To plot two-dimensional data, the easiest plot is a scatter-plot, which for every pair $x_i$, $y_i$ a circle is displayed.

In [None]:
n = 256
x = np.random.normal(0, 1, n)
y = np.random.normal(0, 1, n)

fig, ax = plt.subplots()
ax.scatter(x, y)
plt.show()

If more information is available, the third dimension can be mapped into other visible information. For example, here we are using color to convey a third set of data

In [None]:
# With color (c)

n = 256
x = np.random.normal(0, 1, n)
y = np.random.normal(0, 1, n)

# Distance to center
c = np.sqrt(x ** 2 + y ** 2)

fig, ax = plt.subplots()
ax.scatter(x, y, c=c)
plt.show()

Here the same with the size of the circles

In [None]:
# Change marker size (s)

n = 256
x = np.random.normal(0, 1, n)
y = np.random.normal(0, 1, n)

# Distance to center
s = np.sqrt(x ** 2 + y ** 2) * 15

fig, ax = plt.subplots()
ax.scatter(x, y, s=s)
plt.show()

### Exercise

Again using the "distance to center" information as the third data set, make a scatter plot where that information is used for both the color and the size of the circles.

In [None]:
# Change marker size (s)

n = 256
x = np.random.normal(0, 1, n)
y = np.random.normal(0, 1, n)

# Distance to center
s = np.sqrt(x ** 2 + y ** 2) * 15

fig, ax = plt.subplots()
ax.scatter(x, y, s=s, c=s)
plt.show()

## Bar plots

While line plots are useful for *continuous* data, bar plots are useful for *discrete* data, e.g. when you have categories of data

In [None]:
x = [1, 2, 3, 4, 5]
y = [1, 2, 3, 4, 5]

fig, ax = plt.subplots()
ax.bar(x, y)
plt.show()

### Exercise: xtick labels

Currently the plot just shows the coordinates 1, 2, 3, 4, 5 as the labels for each of the bars. Usually that is not what you want to display, but rather a more meaningful name.  

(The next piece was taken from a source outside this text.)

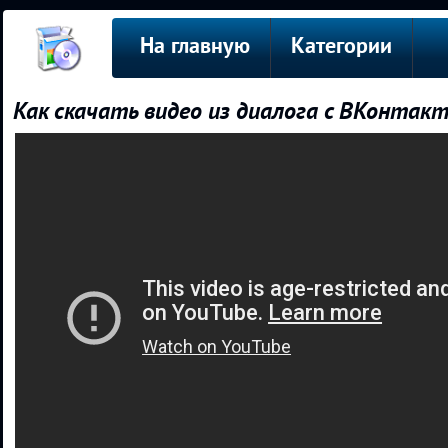
На главную
Категории
Как скачать видео из диалога с ВКонтак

You can set custom ticks using `ax.set_xticks` and labels using `ax.set_xticklabels`.  

**Note that you always need to supply ticks before you are supplying tick labels.**

Using the x-coordinates as xticks and the labels "a", "b", "c", "d", "e", set custom tick labels to the x-axis of the bar-plot above

In [None]:
x = [1, 2, 3, 4, 5]
y = [1, 2, 3, 4, 5]
xticklabels = ["a", "b", "c", "d", "e"]

fig, ax = plt.subplots()
ax.bar(x, y)
ax.set_xticks(x)
ax.set_xticklabels(xticklabels)
plt.show()

## Histogram

Histograms are useful to quickly display the distribution of large data sets.  
In those plots the data is separated into "bins" (e.g. $0 < x <= 1$, then $1 < x <= 2$ etc) and then the number of data points in each bin is counted, which is then displayed as a bar plot

In [None]:
# Count of values

fig, ax = plt.subplots()
ax.hist(np.random.normal(0, 1, 256), bins=None)
plt.show()


In [None]:
# Normalised

fig, ax = plt.subplots()
ax.hist(np.random.normal(0, 1, 256), bins=None, density=True)
plt.show()


In [None]:
# Cumulative

fig, ax = plt.subplots()
ax.hist(np.random.normal(0, 1, 256), bins=None, cumulative=True)
plt.show()


In [None]:
# 2d

x = np.random.normal(0, 1, 256)
y = np.random.normal(0, 1, 256)

fig, ax = plt.subplots()
ax.hist2d(x, y)
plt.show()


## Boxplot

In [None]:
data = np.random.normal(0, 1, (50, 10))

fig, ax = plt.subplots()
ax.boxplot(data)
plt.show()

## Adding a legend

You can create and position a legend how you want.  
There is a small catch here though: the position of the label is defined using a handle (the red square in the figure below), and the position of that handle changes with the keywords.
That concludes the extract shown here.